Work instruction
Every line of the entries that holds the word "capac" is to be copied.

Collected data
============

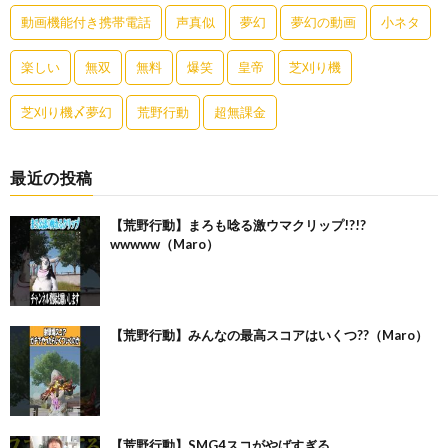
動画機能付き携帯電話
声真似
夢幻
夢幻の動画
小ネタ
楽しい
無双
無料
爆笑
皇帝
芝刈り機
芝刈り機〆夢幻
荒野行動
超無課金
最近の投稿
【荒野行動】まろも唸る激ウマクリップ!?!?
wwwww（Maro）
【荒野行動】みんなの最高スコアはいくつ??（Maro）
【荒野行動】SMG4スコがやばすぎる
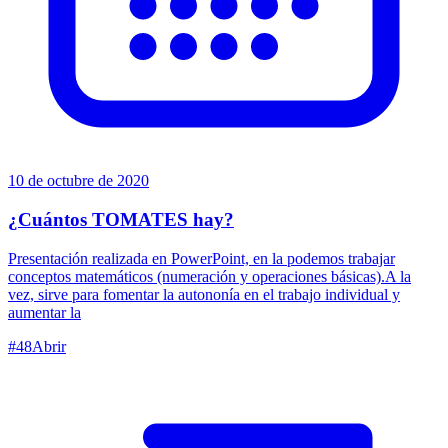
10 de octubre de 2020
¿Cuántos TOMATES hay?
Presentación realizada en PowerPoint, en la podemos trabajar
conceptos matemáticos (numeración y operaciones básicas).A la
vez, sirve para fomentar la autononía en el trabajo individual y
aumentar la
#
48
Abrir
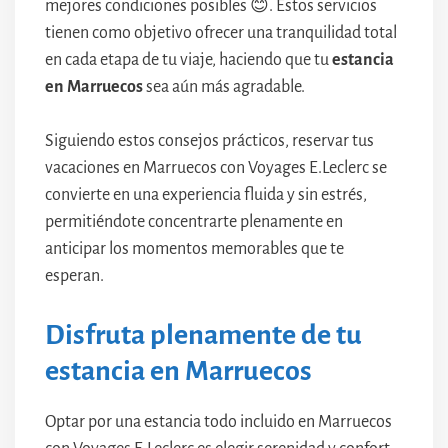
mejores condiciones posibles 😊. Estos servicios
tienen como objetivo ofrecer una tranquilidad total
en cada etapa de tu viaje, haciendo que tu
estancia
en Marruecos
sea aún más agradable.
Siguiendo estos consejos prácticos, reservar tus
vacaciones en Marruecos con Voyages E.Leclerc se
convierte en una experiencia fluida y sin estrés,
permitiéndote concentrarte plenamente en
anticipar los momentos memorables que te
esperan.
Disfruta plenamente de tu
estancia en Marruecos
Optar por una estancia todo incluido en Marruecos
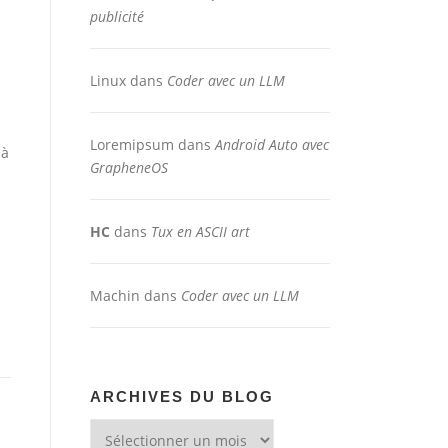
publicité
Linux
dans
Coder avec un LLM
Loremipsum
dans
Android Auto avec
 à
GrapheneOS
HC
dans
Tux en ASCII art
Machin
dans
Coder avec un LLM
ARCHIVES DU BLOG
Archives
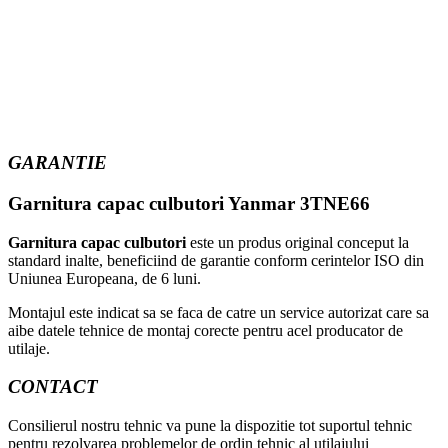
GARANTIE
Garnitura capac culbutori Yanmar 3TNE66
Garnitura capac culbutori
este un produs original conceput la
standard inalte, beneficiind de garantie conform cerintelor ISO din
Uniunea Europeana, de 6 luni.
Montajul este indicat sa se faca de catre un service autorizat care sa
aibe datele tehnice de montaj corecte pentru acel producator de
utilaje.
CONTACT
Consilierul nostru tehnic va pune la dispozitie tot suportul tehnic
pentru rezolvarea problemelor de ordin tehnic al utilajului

============

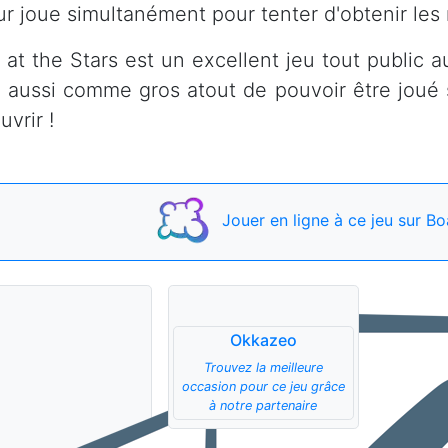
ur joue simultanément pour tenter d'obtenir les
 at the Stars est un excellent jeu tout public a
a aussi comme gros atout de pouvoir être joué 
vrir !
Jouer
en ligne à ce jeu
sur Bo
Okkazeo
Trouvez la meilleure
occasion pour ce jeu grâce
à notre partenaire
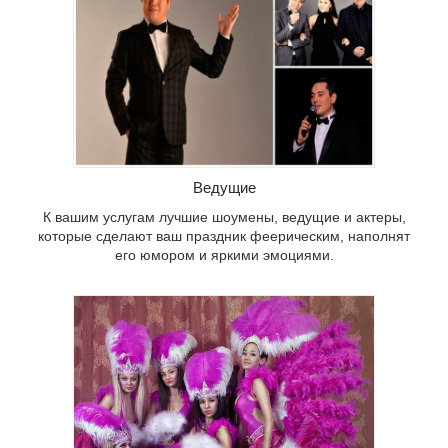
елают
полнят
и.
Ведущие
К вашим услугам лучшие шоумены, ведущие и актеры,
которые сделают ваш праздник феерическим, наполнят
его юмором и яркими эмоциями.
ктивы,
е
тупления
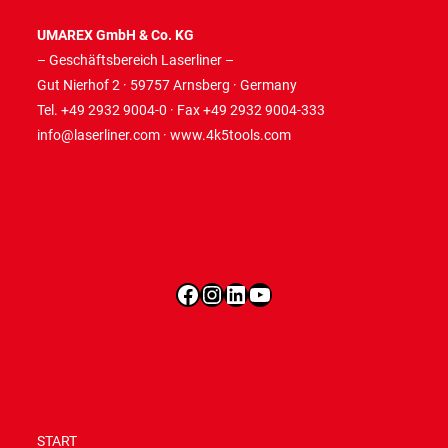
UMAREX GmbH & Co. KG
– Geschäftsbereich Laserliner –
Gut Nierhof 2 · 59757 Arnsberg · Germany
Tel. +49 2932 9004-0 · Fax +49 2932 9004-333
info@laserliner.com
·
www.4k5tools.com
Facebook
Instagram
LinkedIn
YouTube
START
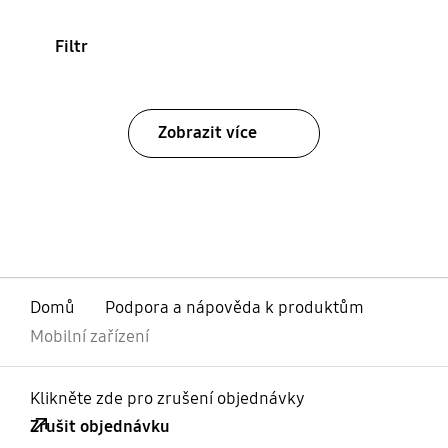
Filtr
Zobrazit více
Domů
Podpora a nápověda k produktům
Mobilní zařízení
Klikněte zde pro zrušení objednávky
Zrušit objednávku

============

Answer
Garnitura capac culbutori Yanmar 3TNE66
Garnitura capac culbutori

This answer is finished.